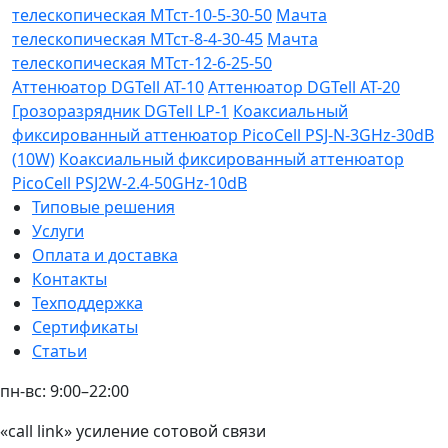
телескопическая МТст-10-5-30-50
Мачта
телескопическая МТст-8-4-30-45
Мачта
телескопическая МТст-12-6-25-50
Аттенюатор DGTell AT-10
Аттенюатор DGTell AT-20
Грозоразрядник DGTell LP-1
Коаксиальный
фиксированный аттенюатор PicoCell PSJ-N-3GHz-30dB
(10W)
Коаксиальный фиксированный аттенюатор
PicoCell PSJ2W-2.4-50GHz-10dB
Типовые решения
Услуги
Оплата и доставка
Контакты
Техподдержка
Сертификаты
Статьи
пн-вс: 9:00–22:00
«call link» усиление сотовой связи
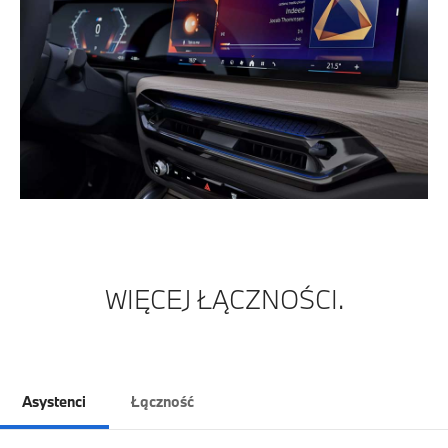
WIĘCEJ ŁĄCZNOŚCI.
Asystenci
Łączność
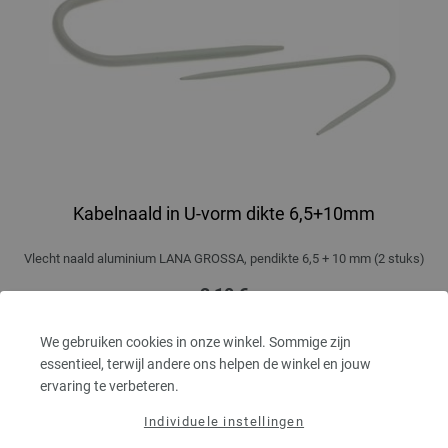
Kabelnaald in U-vorm dikte 6,5+10mm
Vlecht naald aluminium LANA GROSSA, pendikte 6,5 + 10 mm (2 stuks)
2,10 €
2,45 $
excl. btw, excl.
verzendkosten
We gebruiken cookies in onze winkel. Sommige zijn
AANTAL
essentieel, terwijl andere ons helpen de winkel en jouw
ervaring te verbeteren.
Individuele instellingen
IN MIJN WINKELMANDJE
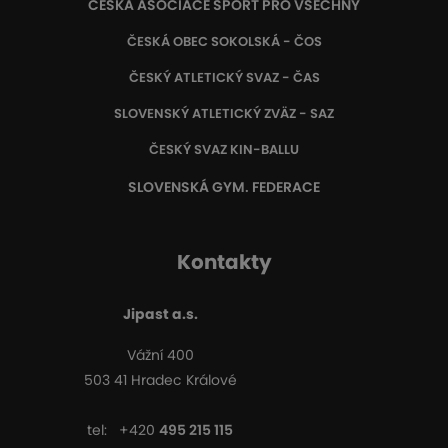
ČESKÁ ASOCIACE SPORT PRO VŠECHNY
ČESKÁ OBEC SOKOLSKÁ - ČOS
ČESKÝ ATLETICKÝ SVAZ - ČAS
SLOVENSKÝ ATLETICKÝ ZVÄZ
- SAZ
ČESKÝ SVAZ KIN-BALLU
SLOVENSKÁ GYM. FEDERACE
Kontakty
Jipast a.s.
Vážní 400
503 41 Hradec Králové
tel:
+420
495 215 115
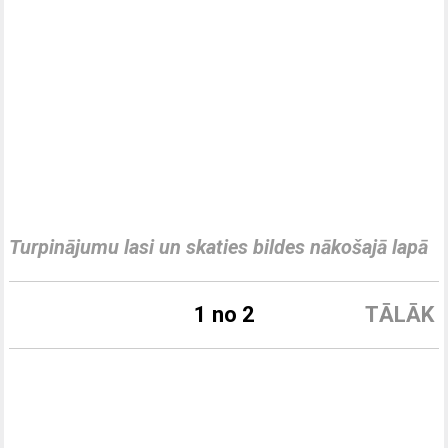
Turpinājumu lasi un skaties bildes nākošajā lapā
1 no 2
TĀLĀK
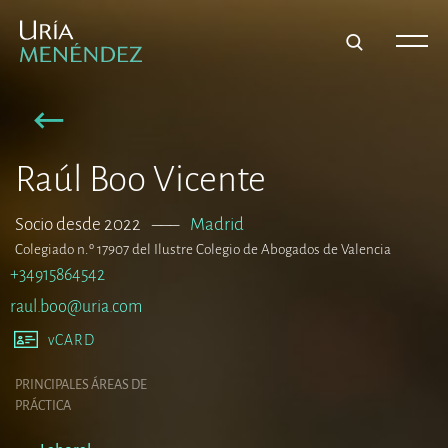
Raúl Boo Vicente
Socio desde 2022
–––
Madrid
Colegiado n.º 17907 del Ilustre Colegio de Abogados de Valencia
+34915864542
raul.boo@uria.com
vCARD
PRINCIPALES ÁREAS DE
PRÁCTICA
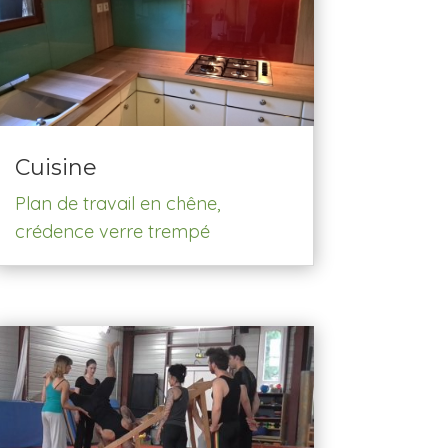
Cuisine
Plan de travail en chêne,
crédence verre trempé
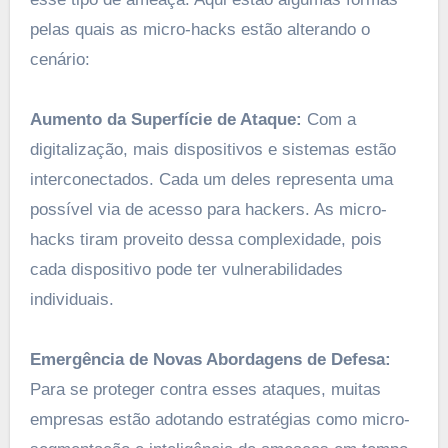
pelas quais as micro-hacks estão alterando o
cenário:
Aumento da Superfície de Ataque:
Com a
digitalização, mais dispositivos e sistemas estão
interconectados. Cada um deles representa uma
possível via de acesso para hackers. As micro-
hacks tiram proveito dessa complexidade, pois
cada dispositivo pode ter vulnerabilidades
individuais.
Emergência de Novas Abordagens de Defesa:
Para se proteger contra esses ataques, muitas
empresas estão adotando estratégias como micro-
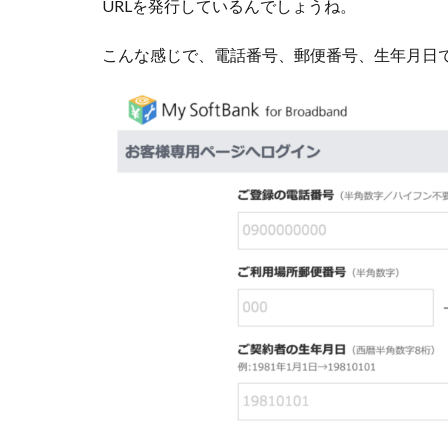
URLを発行しているんでしょうね。
こんな感じで、電話番号、郵便番号、生年月日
────────
Work to be completed:
When you retype the material above, copy each line exactly and drop whatever images appear in it.

Solution for this problem:
телескопическая МТст-10-5-30-50
Мачта
телескопическая МТст-8-4-30-45
Мачта
телескопическая МТст-12-6-25-50
Аттенюатор DGTell AT-10
Аттенюатор DGTell AT-20
Грозоразрядник DGTell LP-1
Коаксиальный
фиксированный аттенюатор PicoCell PSJ-N-3GHz-30dB
(10W)
Коаксиальный фиксированный аттенюатор
PicoCell PSJ2W-2.4-50GHz-10dB
Типовые решения
Услуги
Оплата и доставка
Контакты
Техподдержка
Сертификаты
Статьи
пн-вс: 9:00–22:00
«call link» усиление сотовой связи
WIĘCEJ ŁĄCZNOŚCI.
Asystenci
Łączność
Kabelnaald in U-vorm dikte 6,5+10mm
Vlecht naald aluminium LANA GROSSA, pendikte 6,5 + 10 mm (2 stuks)
2,10 €
2,45 $
excl. btw, excl.
verzendkosten
We gebruiken cookies in onze winkel. Sommige zijn
AANTAL
essentieel, terwijl andere ons helpen de winkel en jouw
ervaring te verbeteren.
Individuele instellingen
IN MIJN WINKELMANDJE
ČESKÁ ASOCIACE SPORT PRO VŠECHNY
ČESKÁ OBEC SOKOLSKÁ - ČOS
ČESKÝ ATLETICKÝ SVAZ - ČAS
SLOVENSKÝ ATLETICKÝ ZVÄZ
- SAZ
ČESKÝ SVAZ KIN-BALLU
SLOVENSKÁ GYM. FEDERACE
Kontakty
Jipast a.s.
Vážní 400
503 41 Hradec Králové
tel:
+420
495 215 115
Turpinājumu lasi un skaties bildes nākošajā lapā
1 no 2
TĀLĀK
Raúl Boo Vicente
Socio desde 2022
–––
Madrid
Colegiado n.º 17907 del Ilustre Colegio de Abogados de Valencia
+34915864542
raul.boo@uria.com
vCARD
PRINCIPALES ÁREAS DE
PRÁCTICA
Cuisine
Plan de travail en chêne,
crédence verre trempé
pelas quais as micro-hacks estão alterando o
cenário:
Aumento da Superfície de Ataque:
Com a
digitalização, mais dispositivos e sistemas estão
interconectados. Cada um deles representa uma
possível via de acesso para hackers. As micro-
hacks tiram proveito dessa complexidade, pois
cada dispositivo pode ter vulnerabilidades
individuais.
Emergência de Novas Abordagens de Defesa:
Para se proteger contra esses ataques, muitas
empresas estão adotando estratégias como micro-
URLを発行しているんでしょうね。
こんな感じで、電話番号、郵便番号、生年月日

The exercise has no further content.